Sending you hugs and praying for a speedy recovery. Keep me posted.
sully
Comment
-
Snowden,
I feel your desperation and frustration too. We try everything and either it makes it worse or the side effects are not worth it either. You sound like you have tried lots of drugs for sure. Have you tried a TENS unit? I just got one and I think it helps, at least while it is on. It works like an interstim. Another option is the spinal block. Have you been to a pain clinic yet? Sounds like you probably have if you are on these strong drugs. How about Elmiron? I am in my first week of it. Still have hair :-) I read constantly about this illness and I just get more and more frustrated and all I want to do is stay in bed and whine, if only I could have some wine with that whine..........yes, things could always be worse, just reading these messages tells me that. If vicodin works can you take it with a prilosec to help with the acid reflux? I know some people do that. I am not a DR just throwing how possibilities in the hopes for giving you some strength to get through yet another difficult day. I have had my share of depression before this illness hit me so I know how difficult and depressing IC can make us. Hang in there and keep telling yourself "this too will pass".
Hugs
Sully
Comment
-
I will answer all of these questions later tonight or tomorrow. I just wanted to say quickly how much it means to me to have people who know how I am feeling it is such a breath of fresh air. I just feel like a bourden to anyone else I have to tell this to. Because I am sure they have no idea.
Thank u guys so much
Seriously
Britney
Confirmed IC in December 2004
InterStem placement November 2007
InterStem removed and replaced May 2011
Fibromyalgia confirmed 2005
PFD 2005
Endemetriosis confirmed 2005
Positive outlook confirmed 2007 immediately after my InterStem placement. I realized that the one day of "peace" that I prayed for EVERY day and night had been granted. If I can keep that moment of pure bliss stored in my memory I can get through anything!

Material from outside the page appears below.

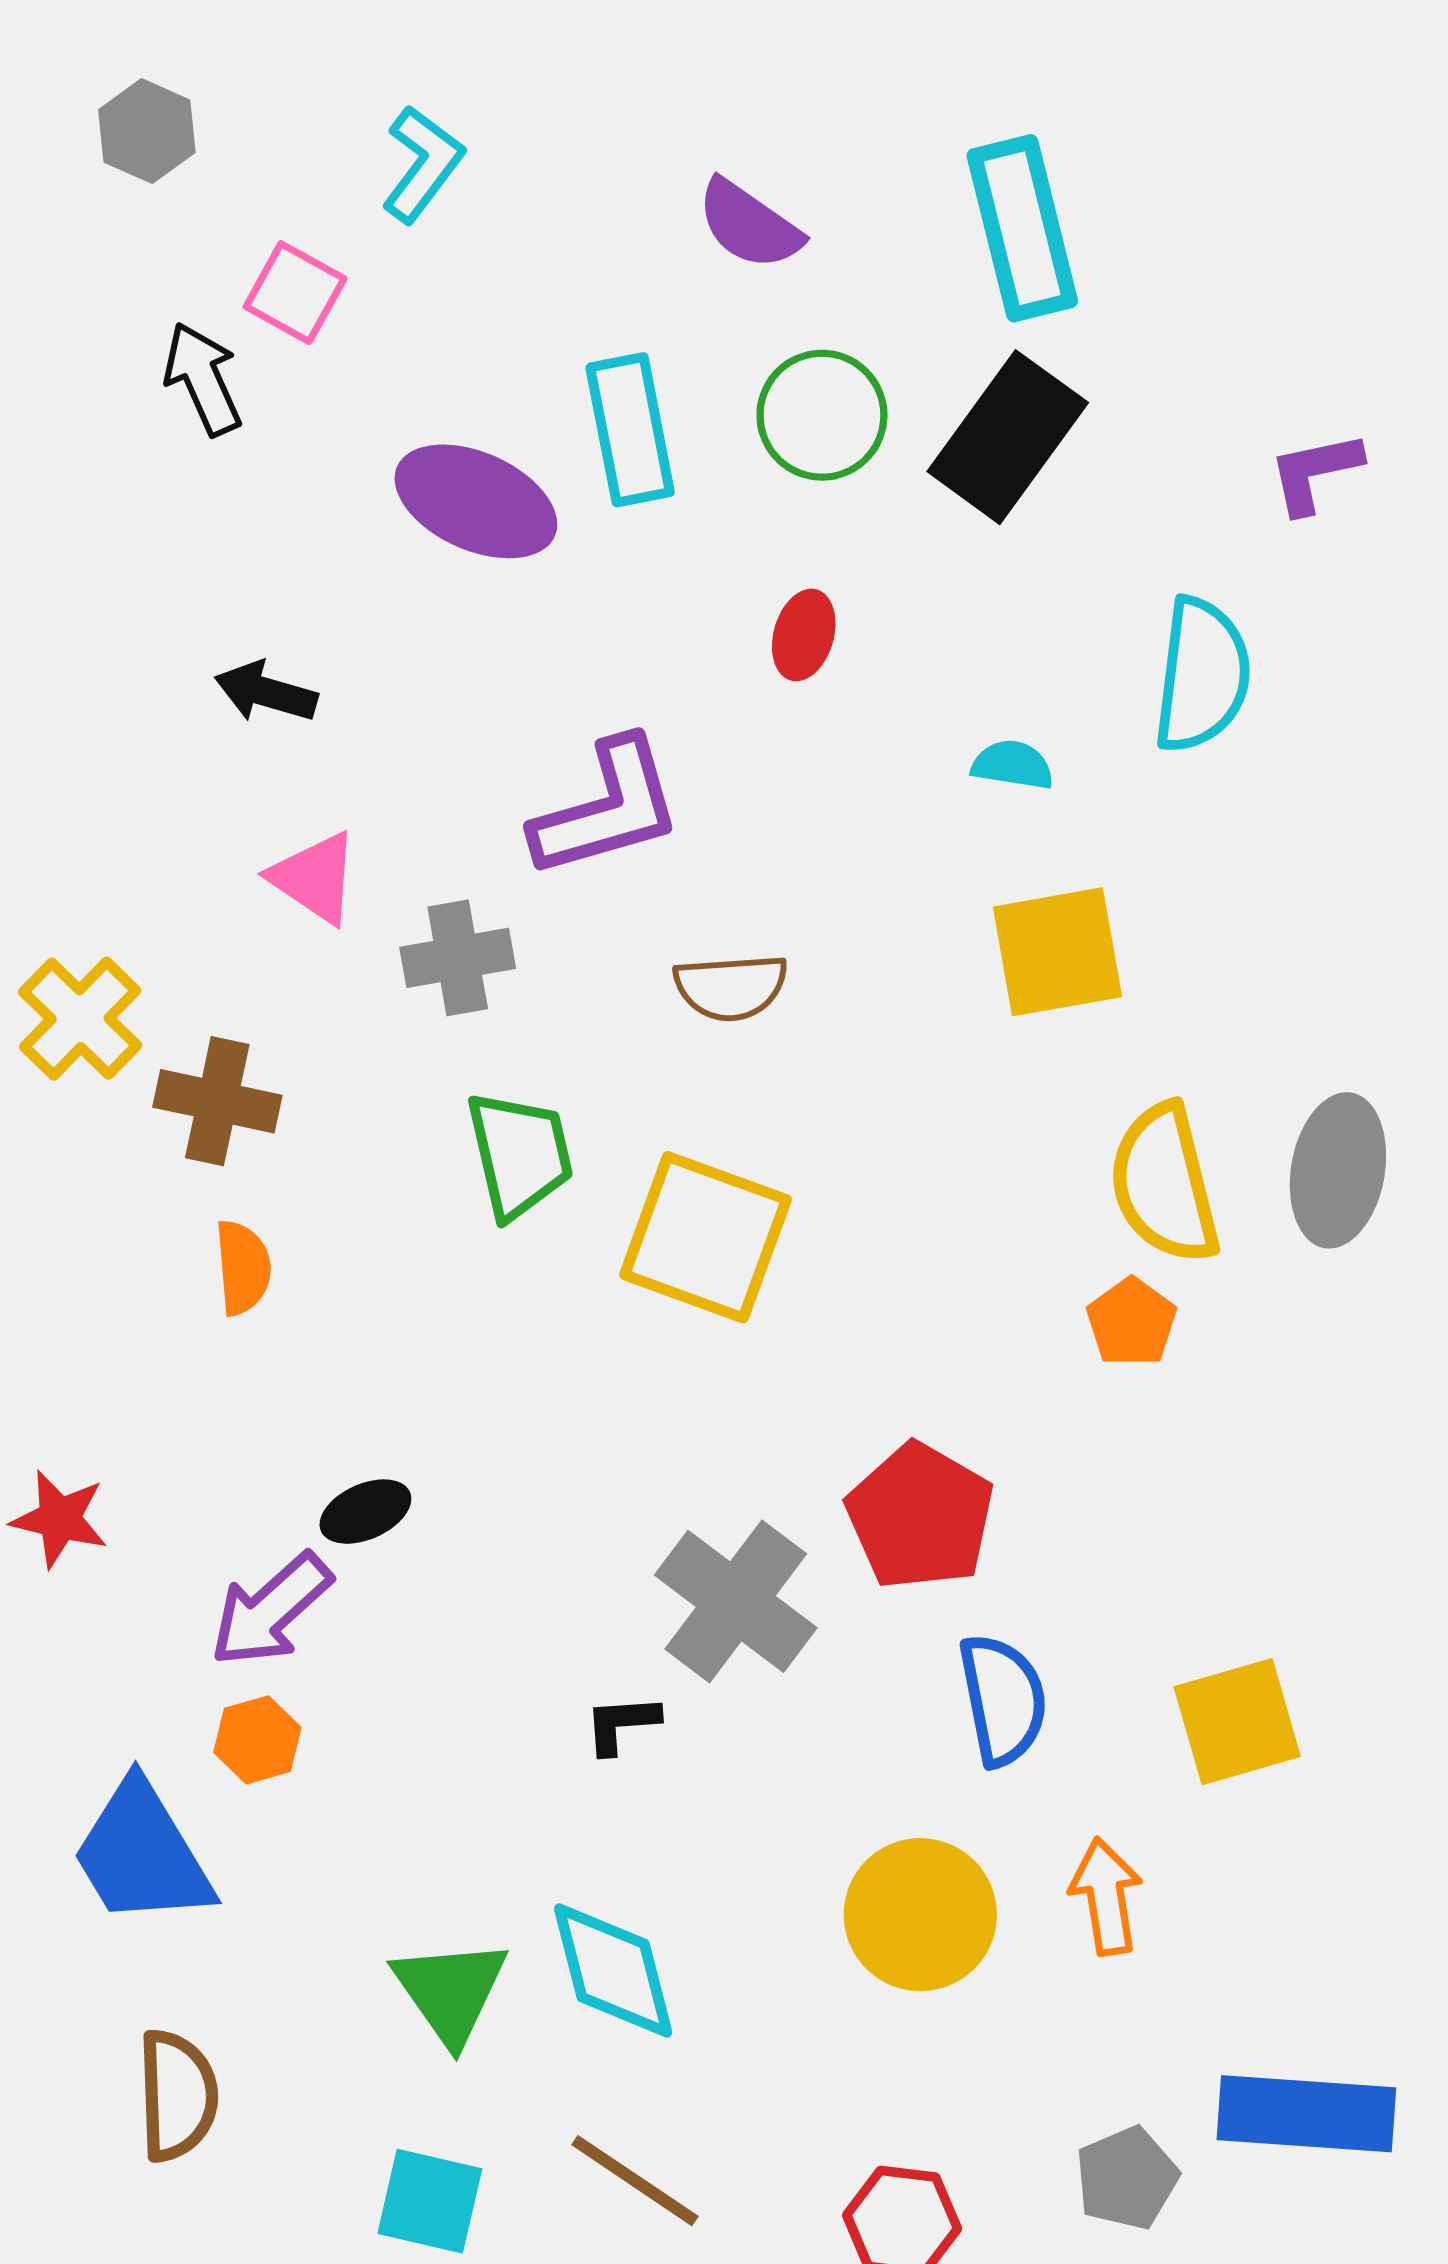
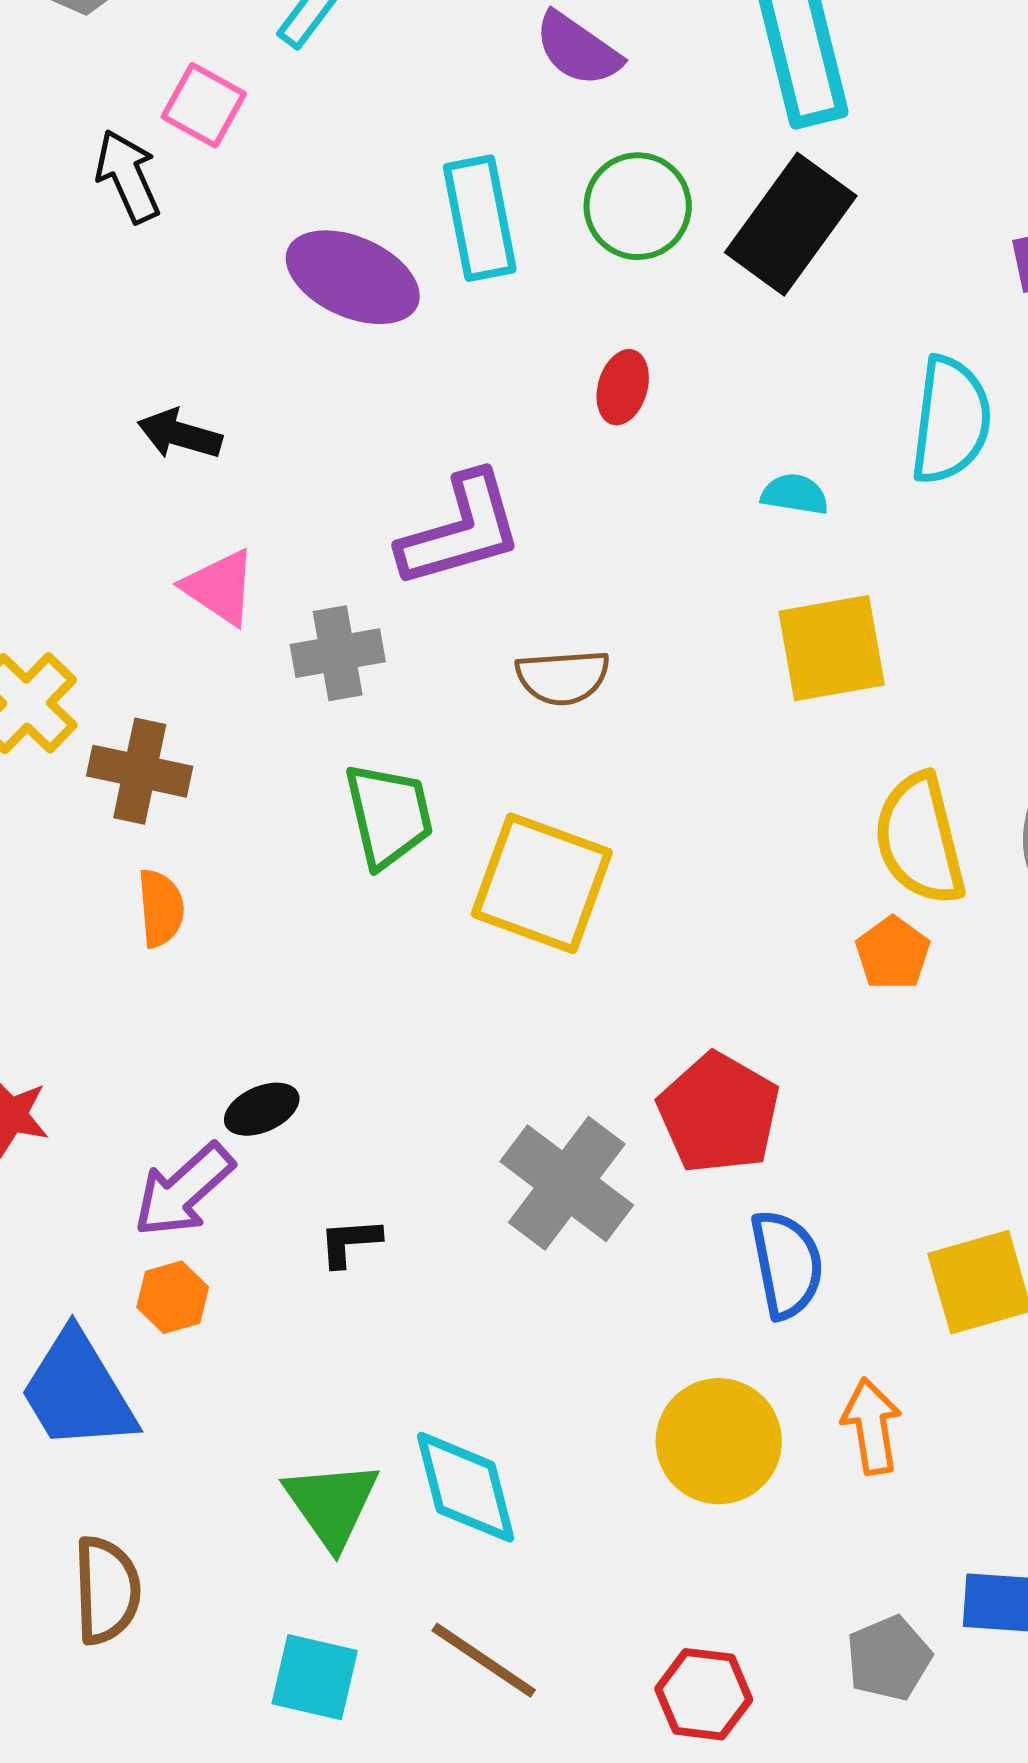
black L-shape: (622, 1724) -> (350, 1242), moved

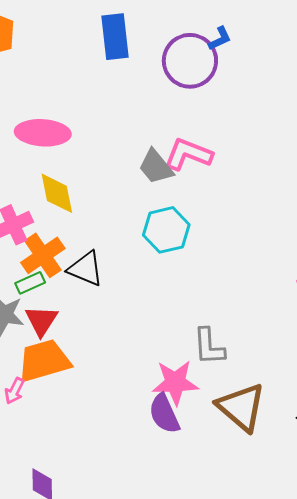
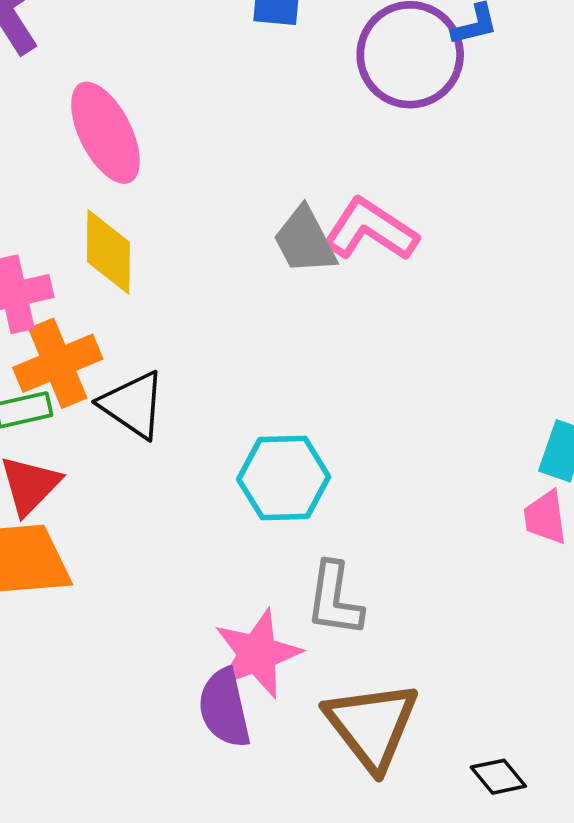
pink ellipse: (43, 133) -> (105, 133), turned 48
cyan hexagon: (166, 230) -> (284, 478), moved
pink star: (175, 383) -> (257, 654), turned -30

I know that I can fight this terrible situation I am in! I have to..... I have a 7 year old daughter who needs me and a soon to be husband that need me to be strong and optimistic. First and foremost I have to live my life the best way possible for myself. Things could always be worse. I have to remind myself that often but it is true!
Comment
-
Hi Sully,
I wrote a really long post last night and before I could reply my computer went down. So, I will try again later when I feel better.Teresa
We are not HUMAN BEINGS going through a temporary SPIRITUAL EXPERIENCE. We are SPIRITUAL BEINGS going through a temporary HUMAN EXPERIENCE....so that we may become more SPIRITUAL.
Comment
-
Snowden,
Don't you just hate that? Just adds to the pain and frustration. I hope you feel better soon. I have been having a couple half way normal days so there is hope always! I know it is just under the surface, you know what I mean? But, I am not in bed today so that is major good! YAY!
God Bless you and give you a couple good days to catch your breath.